## Given records

══════════

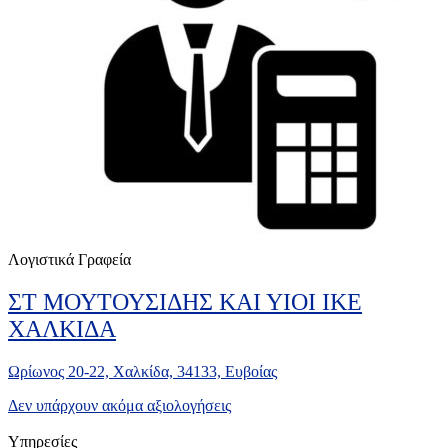
Λογιστικά Γραφεία
ΣΤ ΜΟΥΤΟΥΣΙΔΗΣ ΚΑΙ ΥΙΟΙ ΙΚΕ
ΧΑΛΚΙΔΑ
Ωρίωνος 20-22, Χαλκίδα, 34133, Ευβοίας
Δεν υπάρχουν ακόμα αξιολογήσεις
Υπηρεσίες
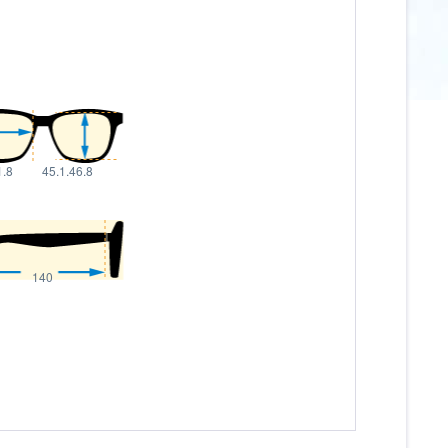
1.8
45.1.46.8
140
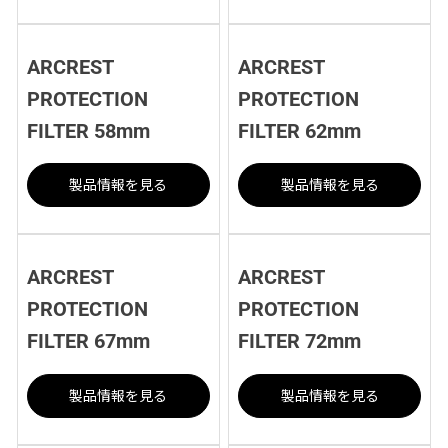
ARCREST
ARCREST
PROTECTION
PROTECTION
FILTER 58mm
FILTER 62mm
製品情報を見る
製品情報を見る
ARCREST
ARCREST
PROTECTION
PROTECTION
FILTER 67mm
FILTER 72mm
製品情報を見る
製品情報を見る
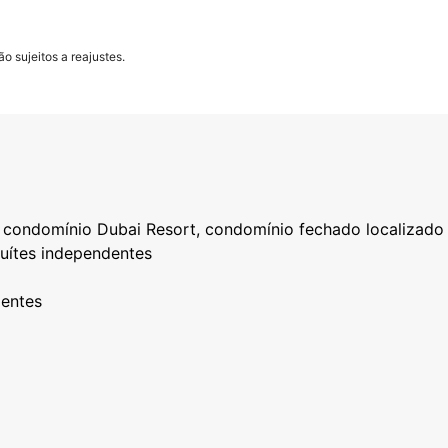
o sujeitos a reajustes.
 condomínio Dubai Resort, condomínio fechado localizad
uítes independentes
ientes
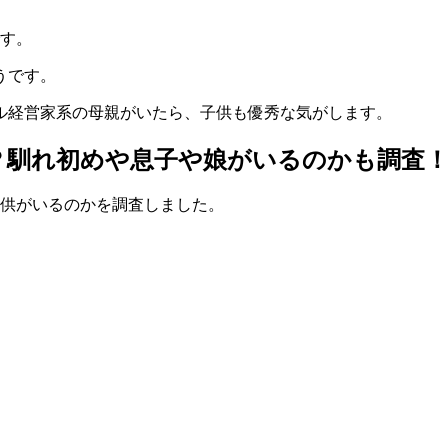
す。
うです。
ル経営家系の母親がいたら、子供も優秀な気がします。
？馴れ初めや息子や娘がいるのかも調査
子供がいるのかを調査しました。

══════════

Give back the listing exactly, without a single picture.

## Solution for this task
Λογιστικά Γραφεία
ΣΤ ΜΟΥΤΟΥΣΙΔΗΣ ΚΑΙ ΥΙΟΙ ΙΚΕ
ΧΑΛΚΙΔΑ
Ωρίωνος 20-22, Χαλκίδα, 34133, Ευβοίας
Δεν υπάρχουν ακόμα αξιολογήσεις
Υπηρεσίες
1.8
45.1.46.8
140
ARCREST
ARCREST
PROTECTION
PROTECTION
FILTER 58mm
FILTER 62mm
製品情報を見る
製品情報を見る
ARCREST
ARCREST
PROTECTION
PROTECTION
FILTER 67mm
FILTER 72mm
製品情報を見る
製品情報を見る
o sujeitos a reajustes.
 condomínio Dubai Resort, condomínio fechado localizad
uítes independentes
ientes
す。
うです。
ル経営家系の母親がいたら、子供も優秀な気がします。
？馴れ初めや息子や娘がいるのかも調査
子供がいるのかを調査しました。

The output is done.